Columbia University Strikers Raise Hell

Above Photo: Columbia student workers picket on campus. Student Workers Of Columbia.

Say School Plans To Illegally Replace Them.

A Dispute Over Whether The University Can Permanently Replace Striking Student Workers Is Coming To A Head This Week.

New York City – Thousands of striking Columbia University graduate student workers are vowing to “shut down” the campus Wednesday with a major picket line aimed at highlighting the university’s threat to fire those who are still on strike by December 10. In a year marked by labor strikes, one of the largest and most contentious is happening at one of the most elite bastions of American higher education.

The 3,000 members of the Student Workers of Columbia, members of UAW Local 2110, have been on strike since early November, seeking a livable wage, improved health and dental benefits, and stronger protections from sexual harassment and discrimination.

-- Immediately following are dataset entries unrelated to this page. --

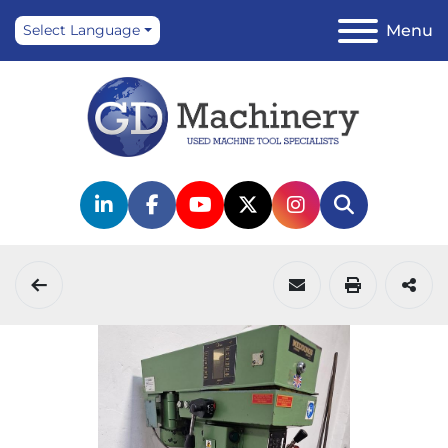
Menu
Select Language
linkedin
facebook
youtube
twitter
instagram
Search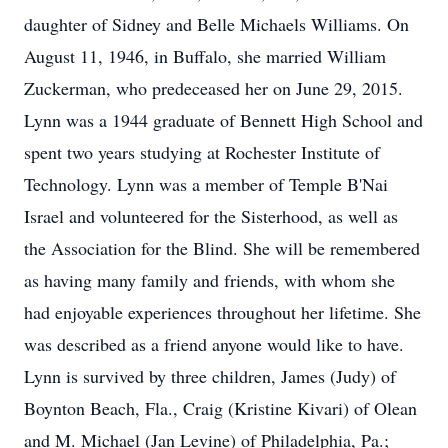
daughter of Sidney and Belle Michaels Williams. On
August 11, 1946, in Buffalo, she married William
Zuckerman, who predeceased her on June 29, 2015.
Lynn was a 1944 graduate of Bennett High School and
spent two years studying at Rochester Institute of
Technology. Lynn was a member of Temple B'Nai
Israel and volunteered for the Sisterhood, as well as
the Association for the Blind. She will be remembered
as having many family and friends, with whom she
had enjoyable experiences throughout her lifetime. She
was described as a friend anyone would like to have.
Lynn is survived by three children, James (Judy) of
Boynton Beach, Fla., Craig (Kristine Kivari) of Olean
and M. Michael (Jan Levine) of Philadelphia, Pa.;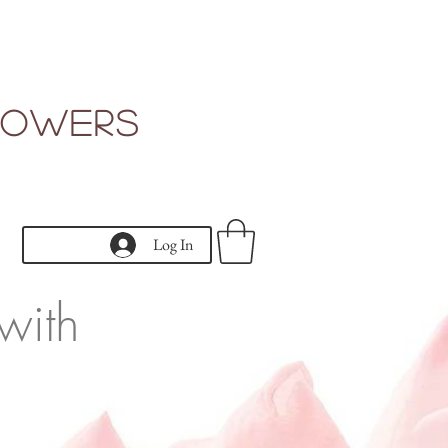
Flowers
Log In
with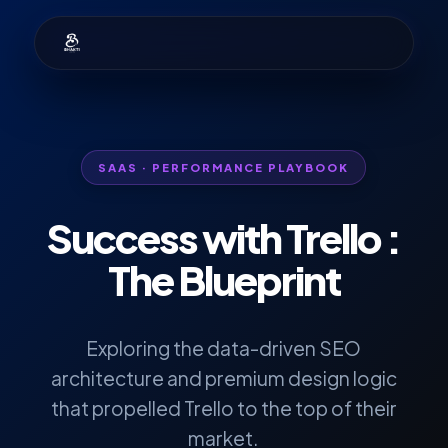
SAAS · PERFORMANCE PLAYBOOK
Success with
Trello
:
The Blueprint
Exploring the data-driven SEO
architecture and premium design logic
that propelled Trello to the top of their
market.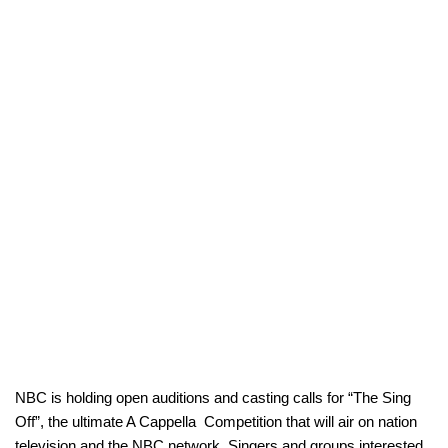
NBC is holding open auditions and casting calls for “The Sing
Off”, the ultimate A Cappella Competition that will air on nation
television and the NBC network. Singers and groups interested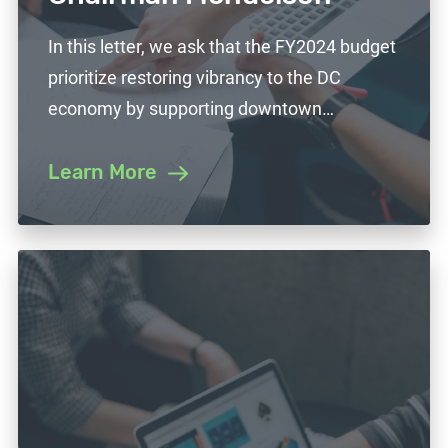
In this letter, we ask that the FY2024 budget
prioritize restoring vibrancy to the DC
economy by supporting downtown…
Learn More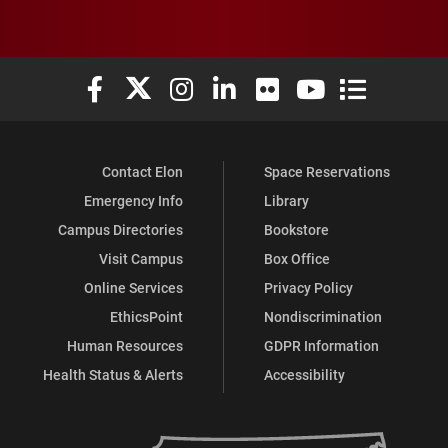
Elon University Facebook
Elon University X (formerly Twitter)
Elon University Instagram
Elon University LinkedIn
Elon University Flickr
Elon University You
Elon Universit
Contact Elon
Space Reservations
Emergency Info
Library
Campus Directories
Bookstore
Visit Campus
Box Office
Online Services
Privacy Policy
EthicsPoint
Nondiscrimination
Human Resources
GDPR Information
Health Status & Alerts
Accessibility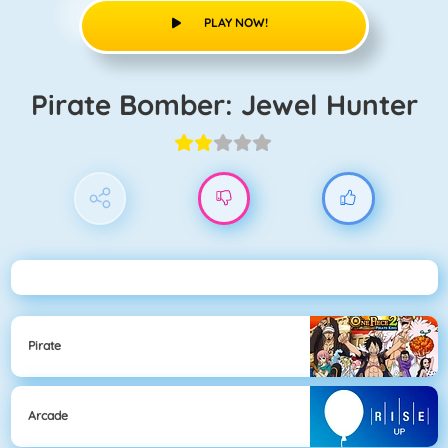
PLAY NOW!
Pirate Bomber: Jewel Hunter
Pirate
Arcade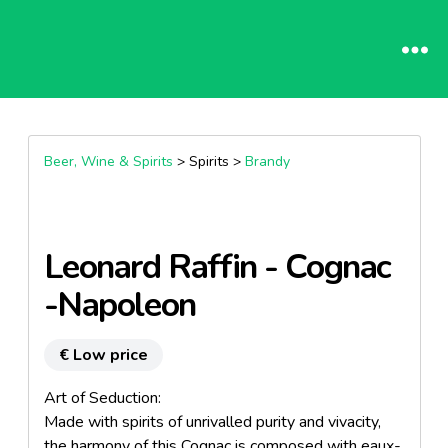
Beer, Wine & Spirits
> Spirits >
Brandy
Leonard Raffin - Cognac
-Napoleon
€ Low price
Art of Seduction:
Made with spirits of unrivalled purity and vivacity,
the harmony of this Cognac is composed with eaux-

The union and the school have been in mediation for weeks now, and the ongoing contract negotiations stretch back long before that — a tentative agreement was reached in April, but rejected by union members in May.

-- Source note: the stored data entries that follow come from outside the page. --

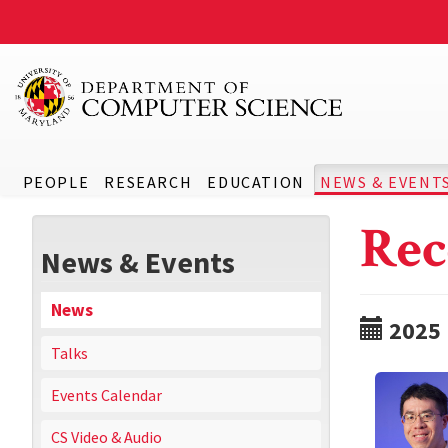
PEOPLE
RESEARCH
EDUCATION
NEWS & EVENT
Rec
News & Events
News
2025
Talks
Events Calendar
CS Video & Audio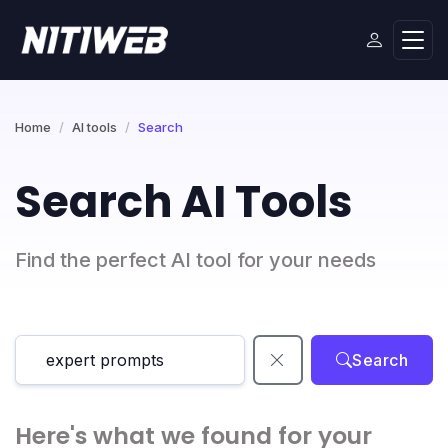
Home
AI tools
Search
Search AI Tools
Find the perfect AI tool for your needs
Search
Here's what we found for your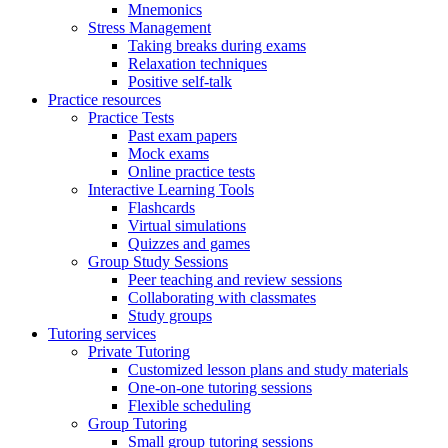
Mnemonics
Stress Management
Taking breaks during exams
Relaxation techniques
Positive self-talk
Practice resources
Practice Tests
Past exam papers
Mock exams
Online practice tests
Interactive Learning Tools
Flashcards
Virtual simulations
Quizzes and games
Group Study Sessions
Peer teaching and review sessions
Collaborating with classmates
Study groups
Tutoring services
Private Tutoring
Customized lesson plans and study materials
One-on-one tutoring sessions
Flexible scheduling
Group Tutoring
Small group tutoring sessions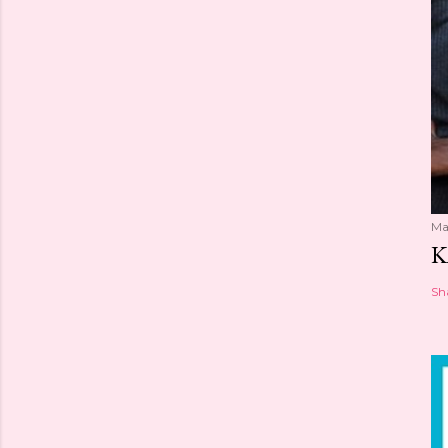
Ma
K
Sh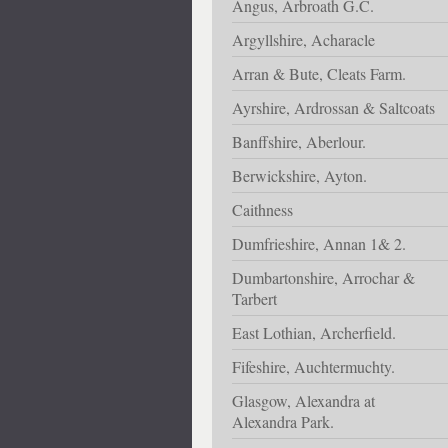
Angus, Arbroath G.C.
Argyllshire, Acharacle
Arran & Bute, Cleats Farm.
Ayrshire, Ardrossan & Saltcoats
Banffshire, Aberlour.
Berwickshire, Ayton.
Caithness
Dumfrieshire, Annan 1& 2.
Dumbartonshire, Arrochar &
Tarbert
East Lothian, Archerfield.
Fifeshire, Auchtermuchty.
Glasgow, Alexandra at
Alexandra Park.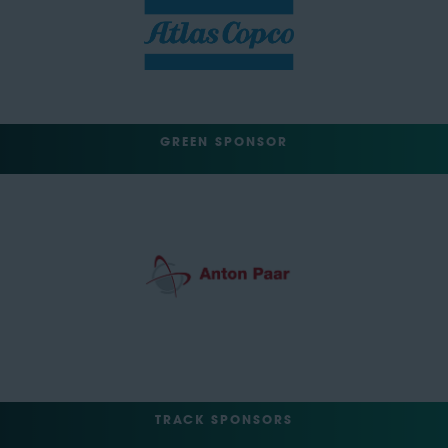
GREEN SPONSOR
TRACK SPONSORS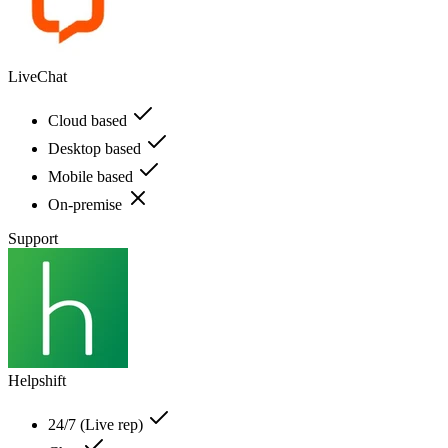
LiveChat
Cloud based
Desktop based
Mobile based
On-premise
Support
Helpshift
24/7 (Live rep)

Now, the brinkmanship has heightened. Late last week, Columbia Vice President of Human Resources Dan Driscoll emailed all of the student workers telling them that only strikers who returned to work by December 10 would be assured of work assignments for the spring term. (The email also said that “striking student officers who return to work after December 10, 2021 will be appointed/ assigned to suitable positions if available.”) To the union, this was a clear threat to permanently replace striking workers — and an illegal one.

The dispute over whether the university can legally hire permanent replacements for the strikers centers on competing visions of what type of strike is happening. The union says that it is out on an unfair labor practice (ULP) strike, in which case it would be illegal to permanently replace strikers. The university, meanwhile, holds that the workers are out on an economic strike, in which case replacing them would be legal.

“We are on a ULP strike. We’ve filed several ULPs,” says Johannah King-Slutzky, a union member involved in negotiations. In fact, she says, the charges the union has filed mean that they are, in essence, on both a ULP and an economic strike at once.

The university disagrees, writing on their website: “We are in the midst of a first contract strike, which is legally akin to an economic strike. The union contends that it is an ‘unfair labor practice’ strike, because it has filed two unfair labor practice charges, which we believe lack merit.” It is perhaps appropriate, in a grim way, that the outcome of this strike in academia may come down to an academic dispute over the definition of various labor law terms.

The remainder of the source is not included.